In order to benefit from this, you must, of course, be using a Btrfs root file-system. This can be setup by either converting an existing EXT3/EXT4 root partition over to Btrfs or by performing a new Fedora installation and using Btrfs -- we opted for the latter method. Btrfs is only available from the Fedora DVD versions and not the Live DVD/USB version that is limited to using EXT4. The DVD-based installer needs to be started with the "btrfs" boot argument added to the GRUB boot-loader; otherwise Red Hat's Anaconda installer will not offer Btrfs file-system support. Note that this boot parameter is now "btrfs" and is not "icantbelieveitsnotbtr" like in earlier Fedora releases.

Even when passing the btrfs boot parameter you still need to manually modify the partitions to use Btrfs over the EXT4 default. As Btrfs is currently only capable of taking a copy-on-write snapshots of the entire file-system and not select directories, it would be highly recommended that a separate /home partition be created that is using EXT4 or another file-system. If the home data resides on the same partition as your root file-system, when performing any system rollbacks, your home data too will be rolled to the earlier state. Of course, you can always switch back to using the newer snapshot, but for ease of use, it is recommended having a separate /home partition.

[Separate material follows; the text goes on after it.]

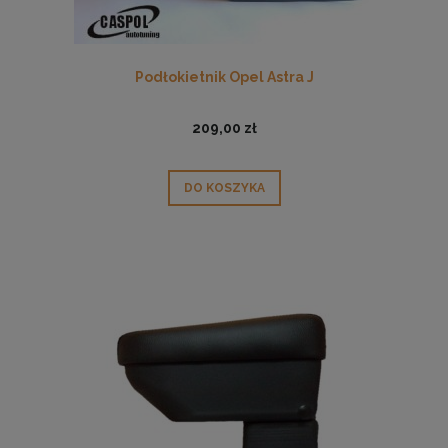
Podłokietnik Opel Astra J
209,00 zł
DO KOSZYKA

With Fedora 13 the system rollback support is not provided "out of the box" when engaging a Btrfs installation. After the install is complete, you must then go and install yum-plugin-fs-snapshot. This yum package management plug-in will automatically create a file-system snapshot when installing/upgrading/removing RPM packages before the yum transaction takes place. Btrfs is the only Linux file-system that supports this snapshot-ing functionality, but this new yum plug-in is also capable of taking LVM snapshots at the block level, permitting the active Linux kernel supports this functionality.